申又は雪美に好意があるのか、いつも何かとちょっかいを出し好きが故の行き過ぎた嫌がらせをする " 雪美にちょっかいを出すな " と、咲夜に怒られても懲りず何度もこてんぱんにやられている男…
申又はとにかく女好きでモテたい願望が強く、咲夜のことを妬んでいるのに咲夜の真似をすればモテる、咲夜には勝てると思い込んでいる… そして人の目を気にする、基本的にネガティヴ思考の男。
「おう雪美、今日も可愛いなぁ〜 だがその顔、泥まみれの方がもっと似合うし可愛いと思うぜ〜 」
いやらしい目つきで雪美を眺める申又は、雪美の持っていた桶をひっくり返し着物を濡らし頭から泥を掛けて嗤った。

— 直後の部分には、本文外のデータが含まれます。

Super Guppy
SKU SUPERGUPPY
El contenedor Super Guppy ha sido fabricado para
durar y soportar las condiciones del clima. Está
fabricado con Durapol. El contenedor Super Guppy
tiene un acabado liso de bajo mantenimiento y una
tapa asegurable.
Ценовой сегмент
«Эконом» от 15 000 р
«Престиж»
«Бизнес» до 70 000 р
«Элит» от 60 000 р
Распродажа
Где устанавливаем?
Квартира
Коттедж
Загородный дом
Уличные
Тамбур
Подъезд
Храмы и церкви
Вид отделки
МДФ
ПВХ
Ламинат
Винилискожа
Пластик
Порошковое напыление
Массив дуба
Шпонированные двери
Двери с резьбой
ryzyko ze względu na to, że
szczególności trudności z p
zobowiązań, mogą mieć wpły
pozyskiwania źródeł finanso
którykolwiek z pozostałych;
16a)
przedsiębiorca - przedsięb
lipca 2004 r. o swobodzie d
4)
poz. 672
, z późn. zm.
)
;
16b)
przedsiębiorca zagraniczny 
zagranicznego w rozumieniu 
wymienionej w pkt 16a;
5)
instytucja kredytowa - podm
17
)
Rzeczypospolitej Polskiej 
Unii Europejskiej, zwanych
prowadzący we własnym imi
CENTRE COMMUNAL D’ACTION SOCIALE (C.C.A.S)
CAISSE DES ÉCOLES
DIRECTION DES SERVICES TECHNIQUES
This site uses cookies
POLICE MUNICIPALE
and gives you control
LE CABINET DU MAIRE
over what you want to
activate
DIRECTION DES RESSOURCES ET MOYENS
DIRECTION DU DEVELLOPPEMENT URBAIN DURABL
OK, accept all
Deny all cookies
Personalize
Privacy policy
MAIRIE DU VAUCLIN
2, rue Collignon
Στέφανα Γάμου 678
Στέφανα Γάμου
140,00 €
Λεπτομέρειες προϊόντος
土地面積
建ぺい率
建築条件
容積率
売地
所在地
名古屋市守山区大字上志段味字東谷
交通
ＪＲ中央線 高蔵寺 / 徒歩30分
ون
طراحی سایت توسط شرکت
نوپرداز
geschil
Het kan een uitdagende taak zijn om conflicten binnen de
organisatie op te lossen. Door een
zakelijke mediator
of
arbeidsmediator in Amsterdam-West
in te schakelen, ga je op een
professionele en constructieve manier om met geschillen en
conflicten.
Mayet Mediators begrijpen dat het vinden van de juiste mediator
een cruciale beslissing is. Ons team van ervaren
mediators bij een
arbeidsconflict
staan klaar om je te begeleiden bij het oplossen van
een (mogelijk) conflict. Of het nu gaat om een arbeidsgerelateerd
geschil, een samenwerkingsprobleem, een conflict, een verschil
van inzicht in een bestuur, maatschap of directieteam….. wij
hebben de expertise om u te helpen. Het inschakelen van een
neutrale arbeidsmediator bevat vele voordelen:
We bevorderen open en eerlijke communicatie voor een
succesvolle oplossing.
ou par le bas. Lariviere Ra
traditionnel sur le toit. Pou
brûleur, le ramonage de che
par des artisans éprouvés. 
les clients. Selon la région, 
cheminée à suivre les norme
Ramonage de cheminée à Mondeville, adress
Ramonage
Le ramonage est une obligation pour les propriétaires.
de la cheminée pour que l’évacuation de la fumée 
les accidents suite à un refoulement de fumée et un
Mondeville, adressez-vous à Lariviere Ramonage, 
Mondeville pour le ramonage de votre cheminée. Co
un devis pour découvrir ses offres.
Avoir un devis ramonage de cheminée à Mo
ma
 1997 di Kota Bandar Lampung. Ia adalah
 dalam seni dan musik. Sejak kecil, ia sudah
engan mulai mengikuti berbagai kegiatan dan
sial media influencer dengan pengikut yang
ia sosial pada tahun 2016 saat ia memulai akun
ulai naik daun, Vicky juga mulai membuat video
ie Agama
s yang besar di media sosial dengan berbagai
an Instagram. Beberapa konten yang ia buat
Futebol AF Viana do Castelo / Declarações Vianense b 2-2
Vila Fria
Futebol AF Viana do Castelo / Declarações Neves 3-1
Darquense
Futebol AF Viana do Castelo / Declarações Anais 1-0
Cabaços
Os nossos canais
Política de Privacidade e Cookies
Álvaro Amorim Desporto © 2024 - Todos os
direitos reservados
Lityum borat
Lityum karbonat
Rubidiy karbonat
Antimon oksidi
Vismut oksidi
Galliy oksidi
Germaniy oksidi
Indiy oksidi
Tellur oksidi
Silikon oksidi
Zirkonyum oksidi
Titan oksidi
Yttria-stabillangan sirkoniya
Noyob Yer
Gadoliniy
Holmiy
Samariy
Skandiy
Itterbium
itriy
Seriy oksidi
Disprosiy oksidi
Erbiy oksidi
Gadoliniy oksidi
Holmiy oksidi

「ほら泣けよ、お前が泣く顔が堪らない。ほーら、ほーら〜」
申又の雪美への嫌がらせは日常茶飯事。好きだからこそ虐め、痛めつけたい… 歪んだ申又の行動はエスカレートしていた。
「また貴方ね… 」
負けず嫌いの雪美は唇を噛み締め肩を震わせ睨みつける。
抵抗する雪美に対し苛立ちを覚えた申又はそのまま雪美の髪を鷲掴みにし川辺へ引きずろうとした。
その時…
「ゆきに指一本触れるな!!」
たまたま通りかかった咲夜が雪美の叫び声を聞き血相を変えて駆けつけた。
「さく… 」
咲夜の姿を見た雪美は安堵の気持ちから瞳に涙が浮かぶ。
「政条の弟の方か、邪魔するな!」
咲夜は何も言わず申又に近付く。
申又は舌を出し " やれるもんならやってみろ " と、いつものノリで挑発するが次の瞬間… 咲夜は刀を抜かず、申又の胸ぐらを掴み何度も体を地面に叩きつけた。
申又が追い込まれているところに、通りかかった陽菜が目を細めて歩み寄って来た。
「ふぅん、面白いことしてるじゃん」
「陽菜さ… 」
雪美に名前を呼ばれ、にやりと笑った陽菜は " 咲夜さんにこんな酷い事をさせるなんて酷い女ー。" と、雪美だけにわざと聞こえるように耳元で囁く。